WHAT IS NEEDED >>
Nothing in the data may be altered; copy it all exactly.

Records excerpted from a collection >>
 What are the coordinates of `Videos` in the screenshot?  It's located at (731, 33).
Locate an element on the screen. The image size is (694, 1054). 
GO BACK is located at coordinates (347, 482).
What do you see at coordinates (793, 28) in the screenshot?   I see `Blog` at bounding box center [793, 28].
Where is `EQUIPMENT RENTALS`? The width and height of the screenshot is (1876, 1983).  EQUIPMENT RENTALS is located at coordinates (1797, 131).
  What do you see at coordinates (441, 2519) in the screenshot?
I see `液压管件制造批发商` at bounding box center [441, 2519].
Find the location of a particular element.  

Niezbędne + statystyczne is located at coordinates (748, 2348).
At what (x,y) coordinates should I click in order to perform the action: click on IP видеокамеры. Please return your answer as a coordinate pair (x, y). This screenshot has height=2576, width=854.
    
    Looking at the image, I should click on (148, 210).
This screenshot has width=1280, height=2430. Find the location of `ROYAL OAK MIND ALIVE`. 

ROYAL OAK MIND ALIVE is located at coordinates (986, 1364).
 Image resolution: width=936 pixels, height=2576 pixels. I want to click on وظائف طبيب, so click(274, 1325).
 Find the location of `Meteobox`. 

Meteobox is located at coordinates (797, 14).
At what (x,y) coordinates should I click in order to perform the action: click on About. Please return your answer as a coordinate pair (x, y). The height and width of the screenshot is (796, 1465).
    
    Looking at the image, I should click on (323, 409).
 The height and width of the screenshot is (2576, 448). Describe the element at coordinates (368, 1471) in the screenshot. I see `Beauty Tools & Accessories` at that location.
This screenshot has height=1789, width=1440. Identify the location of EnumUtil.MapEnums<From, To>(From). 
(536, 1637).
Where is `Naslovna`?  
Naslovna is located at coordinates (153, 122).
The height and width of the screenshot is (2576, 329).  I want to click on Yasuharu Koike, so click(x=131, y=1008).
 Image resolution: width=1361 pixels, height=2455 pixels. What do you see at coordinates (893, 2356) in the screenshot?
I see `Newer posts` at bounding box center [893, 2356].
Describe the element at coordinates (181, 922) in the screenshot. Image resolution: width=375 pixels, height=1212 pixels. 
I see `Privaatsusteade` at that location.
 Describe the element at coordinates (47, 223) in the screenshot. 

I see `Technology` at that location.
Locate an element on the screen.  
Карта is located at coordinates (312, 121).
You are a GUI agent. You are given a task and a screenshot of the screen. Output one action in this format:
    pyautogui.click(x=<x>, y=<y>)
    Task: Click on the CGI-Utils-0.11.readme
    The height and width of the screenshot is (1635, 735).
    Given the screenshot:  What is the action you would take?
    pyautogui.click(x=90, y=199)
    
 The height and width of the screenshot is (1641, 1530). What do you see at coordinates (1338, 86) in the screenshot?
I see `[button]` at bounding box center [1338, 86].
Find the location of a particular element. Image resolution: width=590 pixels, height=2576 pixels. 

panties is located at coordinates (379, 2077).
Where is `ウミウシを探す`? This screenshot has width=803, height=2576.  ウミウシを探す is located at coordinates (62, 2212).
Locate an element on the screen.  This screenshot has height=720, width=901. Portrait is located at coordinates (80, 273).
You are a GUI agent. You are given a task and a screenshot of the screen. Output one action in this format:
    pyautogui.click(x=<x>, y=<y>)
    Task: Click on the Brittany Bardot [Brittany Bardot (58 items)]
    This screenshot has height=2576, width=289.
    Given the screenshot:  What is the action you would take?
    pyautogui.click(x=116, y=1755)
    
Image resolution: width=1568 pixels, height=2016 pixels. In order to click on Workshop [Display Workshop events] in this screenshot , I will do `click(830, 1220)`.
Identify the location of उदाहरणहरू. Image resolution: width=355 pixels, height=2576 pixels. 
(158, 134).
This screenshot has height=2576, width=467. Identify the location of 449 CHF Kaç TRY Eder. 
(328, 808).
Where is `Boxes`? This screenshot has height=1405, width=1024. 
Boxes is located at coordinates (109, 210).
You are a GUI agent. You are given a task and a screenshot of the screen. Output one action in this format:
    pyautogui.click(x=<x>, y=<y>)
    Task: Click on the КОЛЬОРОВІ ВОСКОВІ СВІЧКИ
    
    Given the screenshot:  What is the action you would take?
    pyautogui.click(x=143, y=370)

EXPECTED OUTPUT >>
 What are the coordinates of `Videos` in the screenshot?  It's located at (731, 33).
Locate an element on the screen. The image size is (694, 1054). 
GO BACK is located at coordinates (347, 482).
What do you see at coordinates (793, 28) in the screenshot?   I see `Blog` at bounding box center [793, 28].
Where is `EQUIPMENT RENTALS`? The width and height of the screenshot is (1876, 1983).  EQUIPMENT RENTALS is located at coordinates (1797, 131).
  What do you see at coordinates (441, 2519) in the screenshot?
I see `液压管件制造批发商` at bounding box center [441, 2519].
Find the location of a particular element.  

Niezbędne + statystyczne is located at coordinates (748, 2348).
At what (x,y) coordinates should I click in order to perform the action: click on IP видеокамеры. Please return your answer as a coordinate pair (x, y). This screenshot has height=2576, width=854.
    
    Looking at the image, I should click on (148, 210).
This screenshot has width=1280, height=2430. Find the location of `ROYAL OAK MIND ALIVE`. 

ROYAL OAK MIND ALIVE is located at coordinates (986, 1364).
 Image resolution: width=936 pixels, height=2576 pixels. I want to click on وظائف طبيب, so click(274, 1325).
 Find the location of `Meteobox`. 

Meteobox is located at coordinates (797, 14).
At what (x,y) coordinates should I click in order to perform the action: click on About. Please return your answer as a coordinate pair (x, y). The height and width of the screenshot is (796, 1465).
    
    Looking at the image, I should click on (323, 409).
 The height and width of the screenshot is (2576, 448). Describe the element at coordinates (368, 1471) in the screenshot. I see `Beauty Tools & Accessories` at that location.
This screenshot has height=1789, width=1440. Identify the location of EnumUtil.MapEnums<From, To>(From). 
(536, 1637).
Where is `Naslovna`?  
Naslovna is located at coordinates (153, 122).
The height and width of the screenshot is (2576, 329).  I want to click on Yasuharu Koike, so click(x=131, y=1008).
 Image resolution: width=1361 pixels, height=2455 pixels. What do you see at coordinates (893, 2356) in the screenshot?
I see `Newer posts` at bounding box center [893, 2356].
Describe the element at coordinates (181, 922) in the screenshot. Image resolution: width=375 pixels, height=1212 pixels. 
I see `Privaatsusteade` at that location.
 Describe the element at coordinates (47, 223) in the screenshot. 

I see `Technology` at that location.
Locate an element on the screen.  
Карта is located at coordinates (312, 121).
You are a GUI agent. You are given a task and a screenshot of the screen. Output one action in this format:
    pyautogui.click(x=<x>, y=<y>)
    Task: Click on the CGI-Utils-0.11.readme
    The height and width of the screenshot is (1635, 735).
    Given the screenshot:  What is the action you would take?
    pyautogui.click(x=90, y=199)
    
 The height and width of the screenshot is (1641, 1530). What do you see at coordinates (1338, 86) in the screenshot?
I see `[button]` at bounding box center [1338, 86].
Find the location of a particular element. Image resolution: width=590 pixels, height=2576 pixels. 

panties is located at coordinates (379, 2077).
Where is `ウミウシを探す`? This screenshot has width=803, height=2576.  ウミウシを探す is located at coordinates (62, 2212).
Locate an element on the screen.  This screenshot has height=720, width=901. Portrait is located at coordinates (80, 273).
You are a GUI agent. You are given a task and a screenshot of the screen. Output one action in this format:
    pyautogui.click(x=<x>, y=<y>)
    Task: Click on the Brittany Bardot [Brittany Bardot (58 items)]
    This screenshot has height=2576, width=289.
    Given the screenshot:  What is the action you would take?
    pyautogui.click(x=116, y=1755)
    
Image resolution: width=1568 pixels, height=2016 pixels. In order to click on Workshop [Display Workshop events] in this screenshot , I will do `click(830, 1220)`.
Identify the location of उदाहरणहरू. Image resolution: width=355 pixels, height=2576 pixels. 
(158, 134).
This screenshot has height=2576, width=467. Identify the location of 449 CHF Kaç TRY Eder. 
(328, 808).
Where is `Boxes`? This screenshot has height=1405, width=1024. 
Boxes is located at coordinates (109, 210).
You are a GUI agent. You are given a task and a screenshot of the screen. Output one action in this format:
    pyautogui.click(x=<x>, y=<y>)
    Task: Click on the КОЛЬОРОВІ ВОСКОВІ СВІЧКИ
    
    Given the screenshot:  What is the action you would take?
    pyautogui.click(x=143, y=370)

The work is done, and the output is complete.